This seems entirely reasonable.
Presumably your textures are stored as jpg or png images. These are variable compression formats used for the web, meaning the content of the image (and in the case of jpg, the quality of the compression) determines the size of the image. These are obviously convenient for web and even everyday usage as it can greatly reduce the storage size of the images compared to uncompressed equivalents.
Try opening up Photoshop and make a solid color 4096x4096 texture. Save that as a 32 bit tga file. That’ll be 64 megabytes. Now save it as a png file, it’ll be <60KB. jpg will be <110KB. This is an extreme example, but shows that there can be >1000x difference in size between compressed and uncompressed images, so 43x isn’t too bad.
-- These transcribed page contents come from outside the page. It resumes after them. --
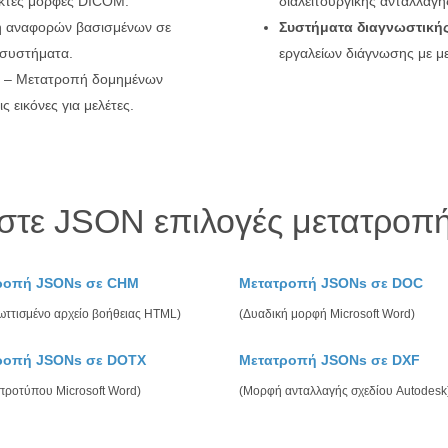
κτές μορφές DICOM.
διαλειτουργικής ανταλλαγή
 αναφορών βασισμένων σε
Συστήματα διαγνωστικής
 συστήματα.
εργαλείων διάγνωσης με μ
– Μετατροπή δομημένων
 εικόνες για μελέτες.
στε JSON επιλογές μετατροπή
ροπή JSONs σε CHM
Μετατροπή JSONs σε DOC
ωττισμένο αρχείο βοήθειας HTML)
(Δυαδική μορφή Microsoft Word)
ροπή JSONs σε DOTX
Μετατροπή JSONs σε DXF
 προτύπου Microsoft Word)
(Μορφή ανταλλαγής σχεδίου Autodesk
However, GPUs can’t use images compressed in this format. There are several reasons for this, but the most basic issue is a GPU needs to be able to randomly access any texel on the image and get the color value quickly. Decompressing a jpg or png image can take quite a while, even on a modern computer, and especially relative to the time frames needed for a GPU (preferably microseconds or less). So GPUs instead use uncompressed, or fixed compression ratio image formats where the content of the image does not change the storage size, only resolution and format. This way if the GPU needs to access a specific texel, it can quickly calculate where in memory that data is and access it immediately.
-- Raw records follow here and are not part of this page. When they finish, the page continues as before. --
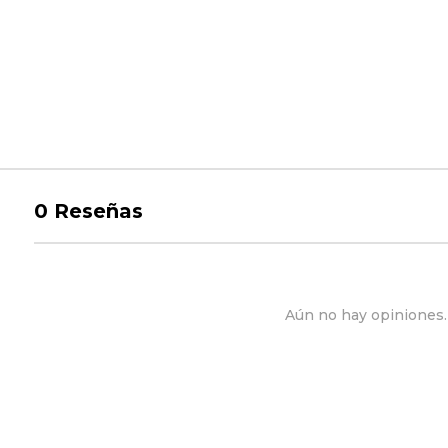
0
Reseñas
Aún no hay opiniones. 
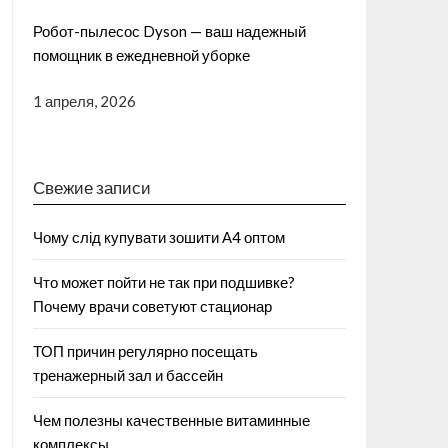
Робот-пылесос Dyson — ваш надежный
помощник в ежедневной уборке
1 апреля, 2026
Свежие записи
Чому слід купувати зошити А4 оптом
Что может пойти не так при подшивке?
Почему врачи советуют стационар
ТОП причин регулярно посещать
тренажерный зал и бассейн
Чем полезны качественные витаминные
комплексы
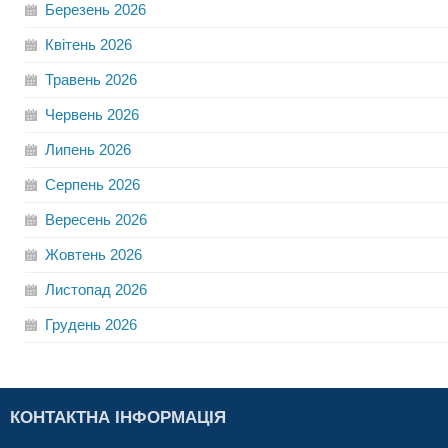
Березень
2026
Квітень
2026
Травень
2026
Червень
2026
Липень
2026
Серпень
2026
Вересень
2026
Жовтень
2026
Листопад
2026
Грудень
2026
КОНТАКТНА ІНФОРМАЦІЯ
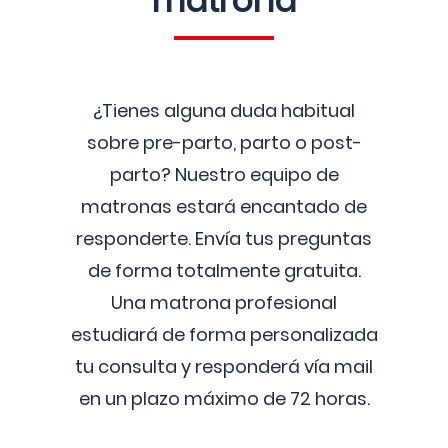
matrona
¿Tienes alguna duda habitual
sobre pre-parto, parto o post-
parto? Nuestro equipo de
matronas estará encantado de
responderte. Envía tus preguntas
de forma totalmente gratuita.
Una matrona profesional
estudiará de forma personalizada
tu consulta y responderá vía mail
en un plazo máximo de 72 horas.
By default when importing images into Unity at runtime, those images are converted to an uncompressed image and served to the GPU. This is because the step of re-compressing them to a GPU native compressed format isn’t free. In some cases it can take literally minutes for a single texture, for some formats and larger image sizes. Though the most recent versions of Unity have real-time compressors available for runtime importing that can take only a few milliseconds per image, though at the cost of a significantly reduced quality compared to in-editor compression.
They also default to using mipmaps which increase the space used by the texture by ~33%. So a 4096x4096 image will become around 85 megabytes.
As a side note, this is a big reason why web browsers eat up so much memory too. To display a compressed image you have to decompress it, and web browsers always use the uncompressed version of the image while displaying it.
So what’s the fix? There are a few options, though you should temper your expectations as for how much less memory you’ll be using as GPU compression formats, as generally they’re either 6:1 (w/o alpha) or 4:1 (w/ alpha) ratios, meaning you’re likely looking at reducing that 3.5 GB to just under 1 GB.
One is, as mentioned, runtime compression. This works, but do expect it to take a few extra milliseconds per image imported on a mobile device, and for the image quality to be significantly reduced. Search around on the forums and you’ll find examples on how to do that. It used to be you did it by creating a Texture2D of the appropriate image format you want (likely ETC2 if you need transparency), then importing an image into it. But I think there are slightly easier options today.
Another option would be to have multiple versions of the images on the server, small thumbnail versions and full size versions. Load all of the thumbnail versions to start with and if you need a full size version of the image only load it when needed, and unload it as soon as you don’t need it. This would let you keep the full quality version of the image and avoid the cost of compressing the image. But of course you’ll have to load the images each time they’re needed which also isn’t free. You could also have some cache of them and unload old ones once you’ve loaded too many.
The last option is don’t store them on the server as png images. Use asset bundles where they’ve been pre-compressed into GPU friendly formats. You can also use the ASTC format in that case, which has both better quality and better compression ratios vs the ETC2 format you’d be limited to when using runtime compression.